Your objective:
Return each line of the listing that has the word "tržišta" in it.

Records to use:
======

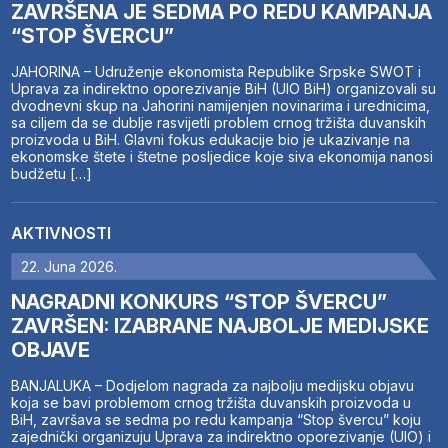
ZAVRŠENA JE SEDMA PO REDU KAMPANJA
“STOP ŠVERCU”
JAHORINA – Udruženje ekonomista Republike Srpske SWOT i
Uprava za indirektno oporezivanje BiH (UIO BiH) organizovali su
dvodnevni skup na Jahorini namijenjen novinarima i urednicima,
sa ciljem da se dublje rasvijetli problem crnog tržišta duvanskih
proizvoda u BiH. Glavni fokus edukacije bio je ukazivanje na
ekonomske štete i štetne posljedice koje siva ekonomija nanosi
budžetu […]
AKTIVNOSTI
22. Juna 2026.
NAGRADNI KONKURS “STOP ŠVERCU”
ZAVRŠEN: IZABRANE NAJBOLJE MEDIJSKE
OBJAVE
BANJALUKA – Dodjelom nagrada za najbolju medijsku objavu
koja se bavi problemom crnog tržišta duvanskih proizvoda u
BiH, završava se sedma po redu kampanja “Stop švercu” koju
zajednički organizuju Uprava za indirektno oporezivanje (UIO) i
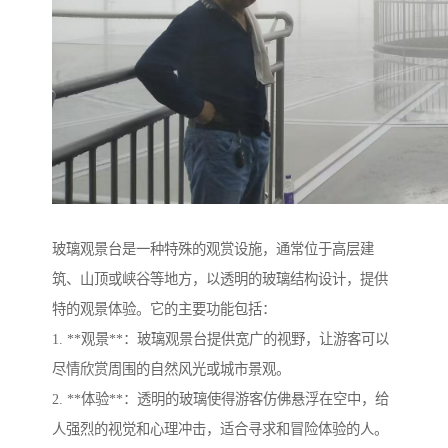
玻璃观景台是一种特殊的观赏设施，通常位于高层建
筑、山顶或峡谷等地方，以透明的玻璃结构设计，提供
特的观景体验。它的主要功能包括：
1. **观景**：玻璃观景台提供宽广的视野，让游客可以
尽情欣赏周围的自然风光或城市景观。
2. **体验**：透明的玻璃使得游客仿佛悬浮在空中，给
人强烈的视觉和心理冲击，适合寻求和冒险体验的人。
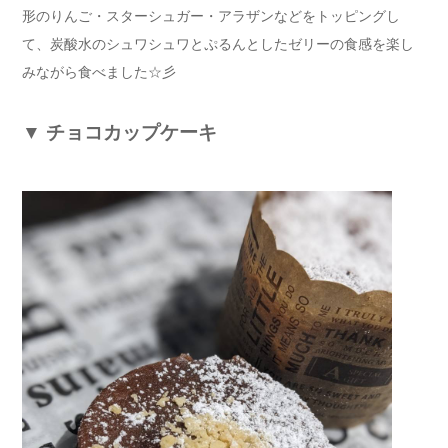
形のりんご・スターシュガー・アラザンなどをトッピングし
て、炭酸水のシュワシュワとぷるんとしたゼリーの食感を楽し
みながら食べました☆彡
▼
チョコカップケーキ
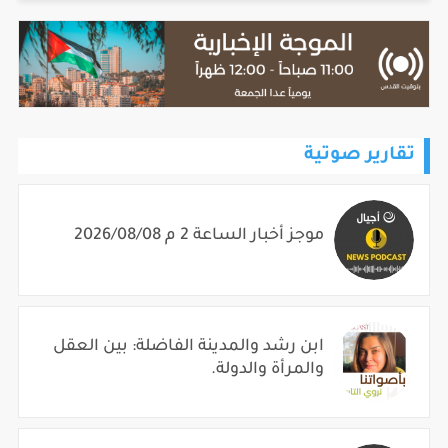
تقارير صوتية
موجز أخبار الساعة 2 م 2026/08/08
ابن رشد والمدينة الفاضلة: بين العقل
والمرأة والدولة.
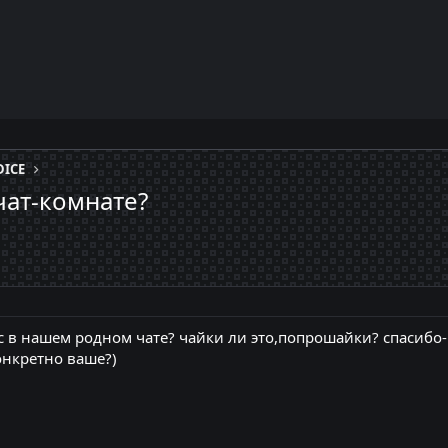
DICE
чат-комнате?
ас в нашем родном чате? чайки ли это,попрошайки? спасиб
онкретно ваше?)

======

Answer below:
sa ciljem da se dublje rasvijetli problem crnog tržišta duvanskih
koja se bavi problemom crnog tržišta duvanskih proizvoda u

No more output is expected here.